Well, I’m nearly at the end of my first year on my FdA course! Deadline is the 29th, and boy oh boy do I have A LOT to do.... so I should be doing it really, not talking to myself on here. It’s been a bit of a crazy year.

One of my best friends passed away on the 3rd May at 5.30am, she sadly lost the battle against her brain tumour ‘Terry’, but she put up the biggest fight against it; whilst carrying on with her life. 
Ali was and always will be one of the greatest people I will ever know. I met her through Clic Sargent, had she not had Cancer I would never have known her.
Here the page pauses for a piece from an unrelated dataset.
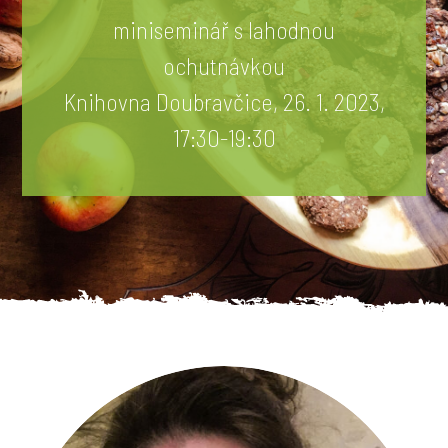
miniseminář s lahodnou
ochutnávkou
Knihovna Doubravčice, 26. 1. 2023,
17:30-19:30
We used to say that to each other all the time, her funeral is tomorrow and I am still convinced I will see her. I can’t quite believe I will never see her again. I don’t know if this is normal, or if I’m insane, I’ve just never lost anyone close to me and I didn’t think I’d ever have to say goodbye, especially to someone so amazing. Her mum Carole has said I can stay the night, which will be nice to be around her family, and say a proper goodbye. 
If you didn’t know Ali then you missed out! The 4 years that I knew her, are some of the best memories in my life. She is probably the only person that ever knew how I really felt about my time with cancer without feeling awkward, and I know she felt comfortable in talking about it to me. She never really said a bad word despite how hard a time she had with it all. The tumour was very much part of her personality, after all she even named him. ‘Terry’ made life hard for Ali but not once did I hear her complain, she enjoyed her life and did as much as she could within the time frame she was given.
The last time I saw her was in January during a visit to her doctor. I went into the room with Carole (her mum) and was told then and there how much time she had left to live. Me and Carole were in a worst state than Ali. Turns out it was Ali comforting me! It takes a lot to hear such devastating news, but it takes a truly beautiful and inspiring person to handle it so gracefully.
I keep saying to myself ‘I should’ve visited sooner’ but in fact I had tickets to visit just 3 days after she died, as much as I keep putting myself down I know  that she would be telling me I was stupid and to shut up!
She passed away peacefully, and with her family at her side. One of the greatest people I will ever know,

Miss Alexandra Peart, sweet dreams xxx

If you have any money to spare, it should be given to Clic Sargant in memory of Ali. Without them, I would never have met such an amazing person.